Here’s another welcome voice whose parsing of the HDTV regulatory role has been a trusted source of input for me for over 10 years, journalist Joel Brinkley. Read his Defining Vision column based upon his definitive 1995 book of the same name. This column’s January title “And the Winner is…” refers to the trials of three different advanced TV services, multicasting, interactive TV, and HDTV, of which only HDTV appears to have legs. Of the Microsoft WM9 video compression deal with the Blu-Ray Association, Brinkley writes, “Even Microsoft, which lobbied heavily in the mid-1990s that HDTV was unnecessary, that 480p was good enough, now seems willing to pursue high-definition business.” With Fox and Sinclair both now embracing HDTV, widespread adoption appears more imminent.
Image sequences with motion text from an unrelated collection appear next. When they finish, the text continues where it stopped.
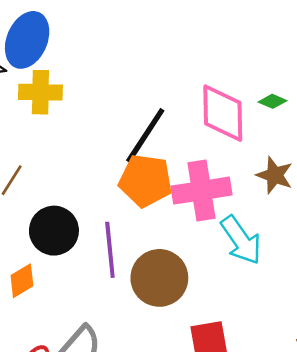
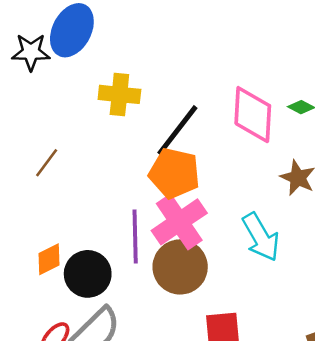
yellow cross: (40, 92) -> (119, 94), moved
pink cross: (202, 191) -> (179, 222), moved, turned -30
black circle: (54, 231) -> (88, 274), moved

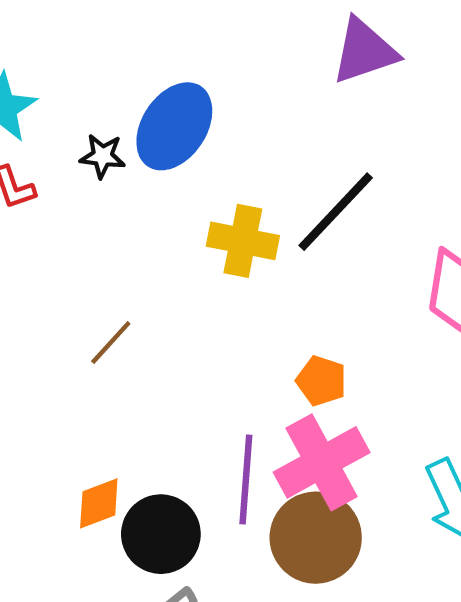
black star: (31, 52) -> (103, 156), size x0.7
black line: (177, 130) -> (336, 212), moved
orange pentagon: (174, 173) -> (321, 381), size x0.6

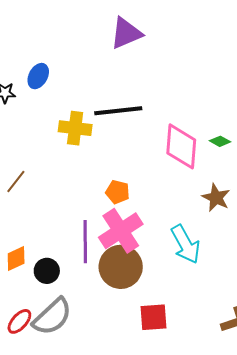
blue ellipse: (174, 126) -> (38, 76), size x0.6
black line: (336, 212) -> (118, 111), turned 45
black circle: (161, 534) -> (47, 271), size x0.7

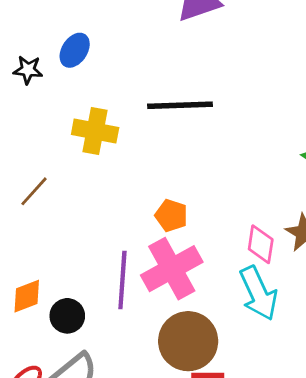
yellow cross: (75, 128) -> (95, 131), moved
pink diamond: (181, 146) -> (261, 244), moved, size x0.6
brown circle: (121, 267) -> (188, 341), moved

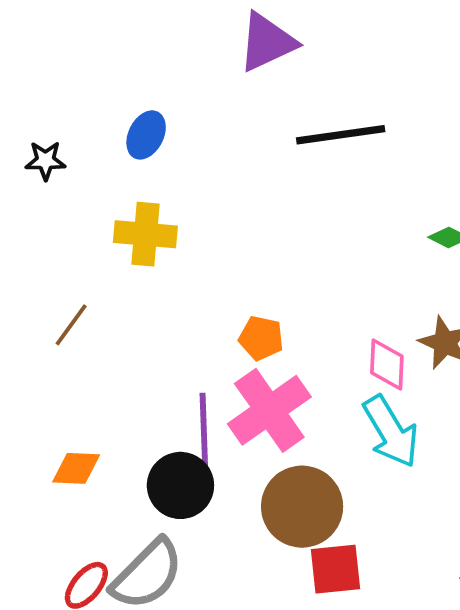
blue ellipse: (75, 50) -> (146, 135), moved
black line: (180, 105) -> (341, 135), moved
orange diamond: (27, 296) -> (76, 468), turned 30
black circle: (67, 316) -> (180, 485), moved, size x1.4

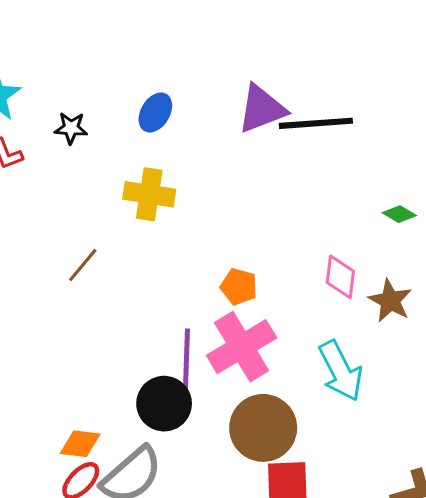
purple triangle: (267, 42) -> (262, 109), moved
pink diamond: (387, 365) -> (340, 277), moved
orange diamond: (76, 468) -> (80, 444), moved

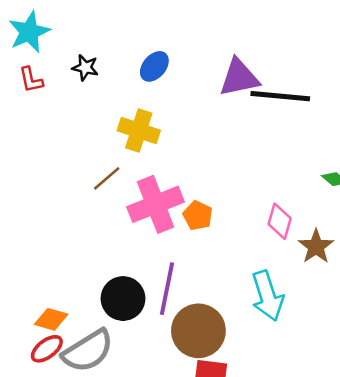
brown line: (83, 265) -> (107, 178), moved
pink cross: (242, 347) -> (156, 204), moved
purple line: (186, 362) -> (167, 289), moved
Coming to an Eeenie Weenie Wahine Screenie Near You
On the other end of the spectrum, as it were, there’s a lot going on as well on the tiny screens of Dick Tracy’s legacy. Warner Music Group is among the daring content providers willing to invest in producing and marketing entertainment in the new and unfurrowed field of 3G mobile.
Verizon Wireless is the leader in creating the infrastructure and business opportunity for using up that broadband capacity by selling rich multimedia to make up for the shortfall in thin voice (95% of traffic and falling in revenues) and text messaging (5% of traffic and holding steadyin revenue). Vodaphone in Europe, where 3G is more established, is said to be launching something similar. Nippon, Sprint, and Cingular cannot be far behind, and Warner has left the door open to work with them as well.
The offer is structured both as a base subscription of $15 per month and a fee for premium content, in Warner Music’s case, $3.99 per music video download. In the case of game developers Jamdat and Gameloft, the fees range from $2.99 to $9.99 per month. News and sports programming initially by GE subsidiary NBC and News Corp. will anchor the basic plan. Walt Disney Internet Group and E! Entertainment are also in the opening line-up.
Reuters reports today that every week a different set of 12 videos will be available More of a top of the antenna hit parade than a celestial jukebox, but hey, it’s a beginning.
Average annual per user expenditures for the service dubbed V Cast will probably not add up to more than the kit needed to capture and play the illustrated tunes. LG Electronics, Samsung Electronics, and UTStarcom units starting at $200 after rebates will be the initial candidates for iPod killers, or at least viable alternatives for the kind of revenue iPod users are dishing out.
The 3G forecast for Europe is 5 million at the end of 2004, while DoCoMo in Japan is closing the gap on that figure, but the US is fragmented with half of all cell users on CDMA, about 50 million of which have “access to CDMA2000 3G”, and the rest on WCDMA, a form of the European GSM technology also known as UMTS at 400 kbit/s, or TDMA, which is at 100 kbits/s.
But the cycles of digital technology generations rule the mobile network, too, prompting Visant to forecast the next generation 4G to take off by 2007, sweeping 113 million users into its domain by 2010.
With WiFi’s future uncertain as incompatible fee-based services and bandwidth traffic jams cooled off the )war chalking( of hotspots signaling mobile data users could get a ride on the Internet while surfing the urban landscape, this market will be high on stakes, risks, and hopes. The BBC reports today that technophobia is one barrier stopping all the people who upgraded to a picture phone last year from actually using the network to send the pictures to friends and family.
But never underestimate the power of innovation among the content providers who do want to use new technology to generate new revenue streams, even if it is in a trial and error fashion. Several original soap opera serials forthcoming from Twentieth Television, a News Corp. TV production and distribution company, are on the way, and one of these “mobisodes” is improvisational and incorporates passer-bys in the drama, entitled Love and Hate. Oh boy, I can hardly wait.